(Task directions):
If a line in the data has the string "años", please show it.

(Transcribed page contents)
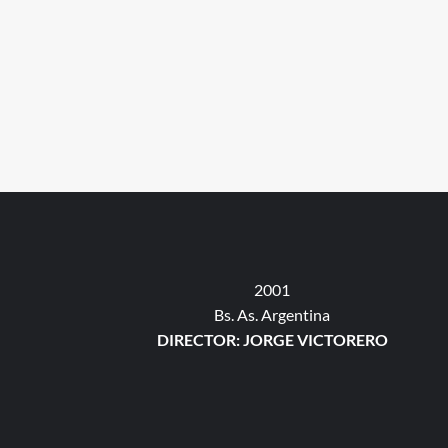
2001
Bs. As. Argentina
DIRECTOR: JORGE VICTORERO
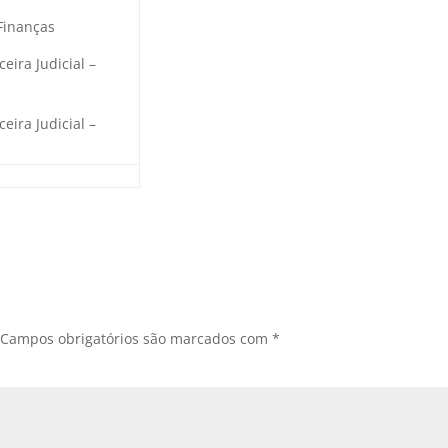
Finanças
eira Judicial –
eira Judicial –
Campos obrigatórios são marcados com
*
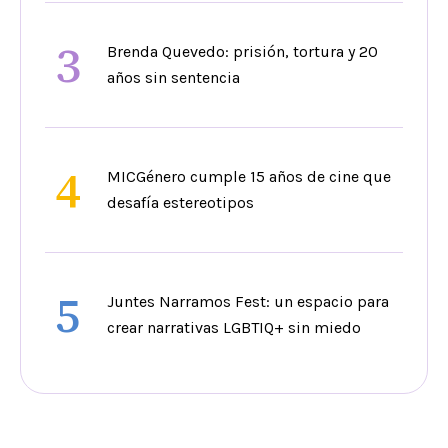
3
Brenda Quevedo: prisión, tortura y 20
años sin sentencia
4
MICGénero cumple 15 años de cine que
desafía estereotipos
5
Juntes Narramos Fest: un espacio para
crear narrativas LGBTIQ+ sin miedo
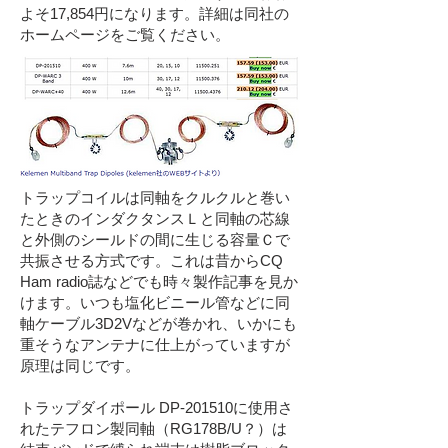
よそ17,854円になります。詳細は同社の
ホームページをご覧ください。
トラップコイルは同軸をクルクルと巻い
たときのインダクタンスＬと同軸の芯線
と外側のシールドの間に生じる容量Ｃで
共振させる方式です。これは昔からCQ
Ham radio誌などでも時々製作記事を見か
けます。いつも塩化ビニール管などに同
軸ケーブル3D2Vなどが巻かれ、いかにも
重そうなアンテナに仕上がっていますが
原理は同じです。
トラップダイポール DP-201510に使用さ
れたテフロン製同軸（RG178B/U？）は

(Reply to the exercise):
años sin sentencia
MICGénero cumple 15 años de cine que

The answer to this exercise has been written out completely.